Она откинула голову, повернув ко мне свой изысканный профиль. Она напоминала какую-то птицу.

— Мой муж не был убит.

— Мне кажется, что вы слишком доверяете этой записке, она вполне могла быть подделкой.

— Это была не подделка. У меня есть доказательства. В ней упоминались вещи, о которых знали только мы с Люком.

— Например?

— Я не собираюсь рассказывать об этом ни вам, ни кому-либо другому. Кроме того, Люк неоднократно, особенно когда был навеселе, говорил о своем желании свести счеты с жизнью.

— Вы же сказали, что не были с ним близки в это время.

— Да, но мне передавали общие друзья.

— И среди них Хоффман?

— Вряд ли. Я не считала его другом.

— Тем не менее, он скрыл ради вас самоубийство вашего мужа. Предполагаемое самоубийство.

— Он имел указание на это. У него не было выбора.

— Кто дал ему указание?

— Вероятно, комиссар полиции. Он был моим другом и другом Люка.

— И это не помешало ему заниматься фальсификацией фактов?

— Это обычная вещь в любой точке земного шара. И не надо мне читать мораль, мистер Арчер. Комиссар Робертсон давно мертв. Да и все это дело быльем поросло.

— Для вас, может быть. Но для Хоффмана оно живо. Смерть его дочери многое воскресила для него.

— Мне очень жаль их обоих. Но я не могу искажать прошлое для того, чтобы оно соответствовало вашим версиям. Что вы пытаетесь доказать, мистер Арчер?

— Ничего особенного. Пытаюсь выяснить, что имела в виду убитая, когда говорила, что за ней охотится Бриджтон.

— Без сомнения, она говорила о чем-то сугубо личном и интимном. Это свойственно женщинам. Впрочем, как я уже сказала, я не была знакома с Элен Хоффман.

— У нее были какие-то отношения с вашим мужем?

— Нет. Не было. И, ради Бога, не спрашивайте меня, откуда я знаю. Мы уже достаточно покопались в могиле Люка, вам не кажется? Там ничего нет, кроме несчастного самоубийцы. В каком-то смысле я его подтолкнула к этому.

— Отказав в финансовой помощи?

— Да. Надеюсь, вы не сочли мои слова признанием в убийстве?

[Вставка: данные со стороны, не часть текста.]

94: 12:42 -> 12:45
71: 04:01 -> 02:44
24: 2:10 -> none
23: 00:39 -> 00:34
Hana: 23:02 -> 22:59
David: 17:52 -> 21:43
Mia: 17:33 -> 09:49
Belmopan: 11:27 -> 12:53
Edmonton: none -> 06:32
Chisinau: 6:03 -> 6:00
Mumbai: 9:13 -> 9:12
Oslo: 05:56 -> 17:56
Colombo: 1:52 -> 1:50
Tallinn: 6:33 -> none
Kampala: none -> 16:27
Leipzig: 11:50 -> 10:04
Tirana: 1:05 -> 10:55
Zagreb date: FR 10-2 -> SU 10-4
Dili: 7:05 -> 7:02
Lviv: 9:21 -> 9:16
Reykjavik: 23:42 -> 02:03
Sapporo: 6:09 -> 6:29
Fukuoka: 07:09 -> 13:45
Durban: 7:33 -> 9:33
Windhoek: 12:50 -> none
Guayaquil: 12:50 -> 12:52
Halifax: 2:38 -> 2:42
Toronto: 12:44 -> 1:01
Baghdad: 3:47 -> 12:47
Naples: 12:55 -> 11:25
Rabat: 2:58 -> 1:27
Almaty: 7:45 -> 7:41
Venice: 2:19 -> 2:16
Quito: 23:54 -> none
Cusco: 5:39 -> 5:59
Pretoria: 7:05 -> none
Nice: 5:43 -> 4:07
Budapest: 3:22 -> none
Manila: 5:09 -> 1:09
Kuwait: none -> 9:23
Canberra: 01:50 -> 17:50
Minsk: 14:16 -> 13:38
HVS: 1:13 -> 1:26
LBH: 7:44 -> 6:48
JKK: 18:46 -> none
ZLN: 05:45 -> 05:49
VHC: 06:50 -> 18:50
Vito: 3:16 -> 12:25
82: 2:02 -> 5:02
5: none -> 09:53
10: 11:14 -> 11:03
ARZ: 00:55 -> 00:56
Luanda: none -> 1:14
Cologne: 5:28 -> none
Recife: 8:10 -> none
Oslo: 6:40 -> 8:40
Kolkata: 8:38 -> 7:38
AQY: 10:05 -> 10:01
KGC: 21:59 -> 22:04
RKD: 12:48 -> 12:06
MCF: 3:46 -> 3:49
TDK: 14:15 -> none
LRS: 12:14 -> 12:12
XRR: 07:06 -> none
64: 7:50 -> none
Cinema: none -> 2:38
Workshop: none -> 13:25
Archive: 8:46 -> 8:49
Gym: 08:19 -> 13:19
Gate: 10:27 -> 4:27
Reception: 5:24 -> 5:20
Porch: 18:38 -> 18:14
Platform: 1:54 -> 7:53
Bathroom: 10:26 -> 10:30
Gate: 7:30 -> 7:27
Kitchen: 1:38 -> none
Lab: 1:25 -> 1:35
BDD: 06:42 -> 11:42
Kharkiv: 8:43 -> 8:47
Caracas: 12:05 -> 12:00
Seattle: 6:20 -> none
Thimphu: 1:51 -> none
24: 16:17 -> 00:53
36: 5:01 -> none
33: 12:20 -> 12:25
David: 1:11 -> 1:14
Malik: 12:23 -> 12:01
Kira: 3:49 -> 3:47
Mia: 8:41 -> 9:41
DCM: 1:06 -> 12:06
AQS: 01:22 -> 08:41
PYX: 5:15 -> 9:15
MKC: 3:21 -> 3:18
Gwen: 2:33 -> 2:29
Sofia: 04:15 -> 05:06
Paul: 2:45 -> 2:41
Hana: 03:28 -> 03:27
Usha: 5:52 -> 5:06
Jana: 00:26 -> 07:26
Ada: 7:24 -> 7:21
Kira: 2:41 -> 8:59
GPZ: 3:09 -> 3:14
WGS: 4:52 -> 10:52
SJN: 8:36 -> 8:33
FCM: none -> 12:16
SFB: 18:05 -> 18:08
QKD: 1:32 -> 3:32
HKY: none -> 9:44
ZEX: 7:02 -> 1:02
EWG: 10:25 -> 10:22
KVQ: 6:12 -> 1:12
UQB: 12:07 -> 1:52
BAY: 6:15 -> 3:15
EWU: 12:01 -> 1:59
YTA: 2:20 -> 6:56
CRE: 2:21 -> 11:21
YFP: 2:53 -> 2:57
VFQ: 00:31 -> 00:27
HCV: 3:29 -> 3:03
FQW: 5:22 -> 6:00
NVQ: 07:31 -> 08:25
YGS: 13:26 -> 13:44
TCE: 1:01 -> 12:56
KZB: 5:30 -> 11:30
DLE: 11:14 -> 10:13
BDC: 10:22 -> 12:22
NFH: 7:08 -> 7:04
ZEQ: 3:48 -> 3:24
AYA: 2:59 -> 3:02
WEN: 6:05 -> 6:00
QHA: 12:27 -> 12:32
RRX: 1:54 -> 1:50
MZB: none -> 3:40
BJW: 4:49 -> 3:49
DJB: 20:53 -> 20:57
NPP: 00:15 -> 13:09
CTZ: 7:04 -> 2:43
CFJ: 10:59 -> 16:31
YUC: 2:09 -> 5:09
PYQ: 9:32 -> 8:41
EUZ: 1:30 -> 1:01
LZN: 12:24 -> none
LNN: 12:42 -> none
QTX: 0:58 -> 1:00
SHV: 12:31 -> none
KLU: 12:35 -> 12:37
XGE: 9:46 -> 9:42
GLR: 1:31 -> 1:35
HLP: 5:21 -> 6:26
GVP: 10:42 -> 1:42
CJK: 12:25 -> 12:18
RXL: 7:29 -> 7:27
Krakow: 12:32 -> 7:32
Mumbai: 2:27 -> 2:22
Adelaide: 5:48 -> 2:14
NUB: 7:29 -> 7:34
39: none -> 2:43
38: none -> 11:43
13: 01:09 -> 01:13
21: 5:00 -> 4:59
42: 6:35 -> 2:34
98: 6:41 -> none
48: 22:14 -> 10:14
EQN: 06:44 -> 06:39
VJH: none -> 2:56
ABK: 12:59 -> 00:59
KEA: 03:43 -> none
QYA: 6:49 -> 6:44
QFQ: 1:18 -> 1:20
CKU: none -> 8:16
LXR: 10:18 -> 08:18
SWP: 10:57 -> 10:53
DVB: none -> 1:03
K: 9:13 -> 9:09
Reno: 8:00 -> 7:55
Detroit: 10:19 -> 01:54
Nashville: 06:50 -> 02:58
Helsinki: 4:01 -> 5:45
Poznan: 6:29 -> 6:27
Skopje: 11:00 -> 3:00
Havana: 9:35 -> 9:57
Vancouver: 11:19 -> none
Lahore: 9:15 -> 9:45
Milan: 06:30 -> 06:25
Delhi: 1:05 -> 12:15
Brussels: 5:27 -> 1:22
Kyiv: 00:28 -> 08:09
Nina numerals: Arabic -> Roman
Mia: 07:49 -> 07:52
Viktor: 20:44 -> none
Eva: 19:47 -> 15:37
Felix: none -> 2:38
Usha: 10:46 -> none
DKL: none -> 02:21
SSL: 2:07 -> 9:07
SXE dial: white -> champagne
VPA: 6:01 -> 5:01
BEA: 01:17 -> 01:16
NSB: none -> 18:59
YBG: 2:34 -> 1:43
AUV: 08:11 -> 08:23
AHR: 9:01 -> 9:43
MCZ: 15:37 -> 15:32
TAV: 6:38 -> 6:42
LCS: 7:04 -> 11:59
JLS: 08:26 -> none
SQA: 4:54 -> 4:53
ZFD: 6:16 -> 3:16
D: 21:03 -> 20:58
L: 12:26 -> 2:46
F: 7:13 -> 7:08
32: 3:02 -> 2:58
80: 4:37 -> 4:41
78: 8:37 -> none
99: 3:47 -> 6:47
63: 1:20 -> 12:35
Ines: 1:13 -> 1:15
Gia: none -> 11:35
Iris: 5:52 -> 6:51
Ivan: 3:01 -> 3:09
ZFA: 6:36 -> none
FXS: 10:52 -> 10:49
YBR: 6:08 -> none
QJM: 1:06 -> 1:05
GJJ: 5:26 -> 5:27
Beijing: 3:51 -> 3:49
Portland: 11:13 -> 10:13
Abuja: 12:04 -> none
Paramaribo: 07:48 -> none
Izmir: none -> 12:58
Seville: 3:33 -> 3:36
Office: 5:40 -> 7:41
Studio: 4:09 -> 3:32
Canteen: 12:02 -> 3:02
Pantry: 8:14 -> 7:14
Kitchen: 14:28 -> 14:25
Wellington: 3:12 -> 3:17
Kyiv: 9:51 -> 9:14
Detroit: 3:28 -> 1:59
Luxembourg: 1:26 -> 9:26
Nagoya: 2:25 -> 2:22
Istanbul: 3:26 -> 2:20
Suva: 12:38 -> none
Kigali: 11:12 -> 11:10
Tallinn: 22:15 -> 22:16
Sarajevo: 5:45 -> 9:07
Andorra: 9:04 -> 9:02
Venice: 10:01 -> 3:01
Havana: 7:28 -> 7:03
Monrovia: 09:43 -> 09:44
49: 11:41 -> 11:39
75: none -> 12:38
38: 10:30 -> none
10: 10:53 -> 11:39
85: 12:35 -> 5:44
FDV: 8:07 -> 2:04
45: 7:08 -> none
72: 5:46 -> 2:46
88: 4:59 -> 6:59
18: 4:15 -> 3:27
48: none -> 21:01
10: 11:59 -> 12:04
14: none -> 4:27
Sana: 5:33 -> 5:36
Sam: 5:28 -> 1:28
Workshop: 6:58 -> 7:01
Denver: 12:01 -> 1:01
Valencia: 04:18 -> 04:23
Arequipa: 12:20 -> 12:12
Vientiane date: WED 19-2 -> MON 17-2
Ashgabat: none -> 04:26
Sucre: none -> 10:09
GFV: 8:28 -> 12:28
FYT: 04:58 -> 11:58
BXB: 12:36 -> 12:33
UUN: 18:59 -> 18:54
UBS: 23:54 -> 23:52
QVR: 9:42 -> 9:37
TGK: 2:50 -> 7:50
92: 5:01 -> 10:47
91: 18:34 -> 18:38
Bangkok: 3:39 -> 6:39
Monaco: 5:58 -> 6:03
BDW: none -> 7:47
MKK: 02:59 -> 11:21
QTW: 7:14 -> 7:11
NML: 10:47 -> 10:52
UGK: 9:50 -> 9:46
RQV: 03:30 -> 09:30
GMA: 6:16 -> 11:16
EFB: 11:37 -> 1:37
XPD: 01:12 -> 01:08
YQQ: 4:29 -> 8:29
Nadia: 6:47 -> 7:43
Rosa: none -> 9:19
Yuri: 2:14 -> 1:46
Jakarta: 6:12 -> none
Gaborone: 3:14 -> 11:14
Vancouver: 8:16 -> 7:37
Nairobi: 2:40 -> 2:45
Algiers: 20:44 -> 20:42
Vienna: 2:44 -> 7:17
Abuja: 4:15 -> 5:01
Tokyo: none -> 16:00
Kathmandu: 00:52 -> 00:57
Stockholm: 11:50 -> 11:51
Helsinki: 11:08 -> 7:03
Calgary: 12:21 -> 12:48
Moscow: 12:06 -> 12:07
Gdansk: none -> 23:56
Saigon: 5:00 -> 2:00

— Нет. А вы бы хотели признаться?

Ее лицо исказила довольно жесткая улыбка.

— Хорошо. Это я убила его. Что вы теперь будете делать?

— Ничего. Я не верю вам.

— Зачем же мне наговаривать на себя? — Это была странная, извращенная детская игра, которой зачастую занимаются некоторые пожилые женщины.

— Возможно, вы и хотели убить собственного мужа. Не сомневаюсь даже, что так оно и было. Но если бы вы действительно это сделали, то, несомненно, не стали бы говорить об этом.

— Почему? Вы все равно ничего не сделаете. У меня слишком много друзей в этом городе: и занимающих официальные посты, и прочих. Им всем очень не понравится, если вы начнете разгребать эту старую кашу.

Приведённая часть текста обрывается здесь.